Percussion instrument
- Other names: Güira, rascador, güícharo (Puerto Rican, made from plastic), candungo, carracho, rayo
- Classification: Idiophone, can be made from wood, gourd, metal, plastic or fiberglass
- Hornbostel–Sachs classification: 112.23 (Scraped idiophone, vessel)

Playing range
- Speed of scrape produces some variation

Related instruments
- Güira, guayo, guacharaca, reco-reco, quijada, washboard, vest frottoir

= Güiro =

Latin American percussion instrument

The güiro (/es/) is a percussion instrument consisting of an open-ended, hollow gourd with parallel notches cut in one side.
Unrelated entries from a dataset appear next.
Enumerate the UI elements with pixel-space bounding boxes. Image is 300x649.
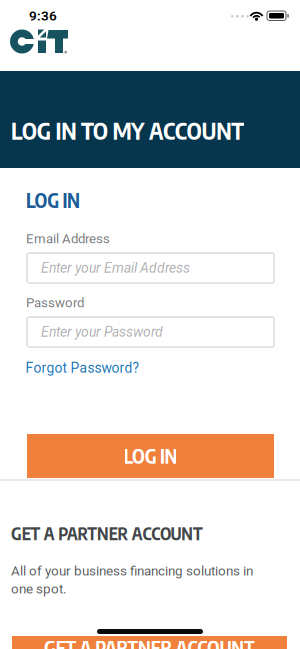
staticText: LOG IN TO MY ACCOUNT [11, 116, 244, 145]
staticText: Enter your Password [41, 324, 163, 340]
button[interactable]: Forgot Password? [26, 360, 140, 376]
staticText: LOG IN [26, 188, 80, 212]
staticText: one spot. [11, 581, 67, 597]
button[interactable]: GET A PARTNER ACCOUNT [12, 636, 287, 649]
staticText: All of your business financing solutions… [11, 563, 253, 579]
button[interactable]: LOG IN [27, 434, 274, 478]
staticText: GET A PARTNER ACCOUNT [44, 636, 255, 649]
staticText: Forgot Password? [26, 360, 140, 376]
staticText: 9:36 [29, 8, 57, 24]
button[interactable]: Enter your Email Address [27, 253, 274, 283]
staticText: Password [26, 295, 84, 310]
button[interactable]: Enter your Password [27, 317, 274, 347]
staticText: Enter your Email Address [41, 260, 190, 276]
staticText: LOG IN [124, 444, 178, 468]
staticText: GET A PARTNER ACCOUNT [11, 522, 203, 544]
staticText: Email Address [26, 231, 110, 246]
It is played by rubbing a stick or tines (see photo) along the notches to produce a zipper-like ratchet sound.

The güiro is commonly used in Cuban, Puerto Rican, and other forms of Latin American music, and plays a key role in the typical rhythm section of important genres like son, trova and salsa. Playing the güiro usually requires both long and short sounds, made by scraping up and down in long or short strokes.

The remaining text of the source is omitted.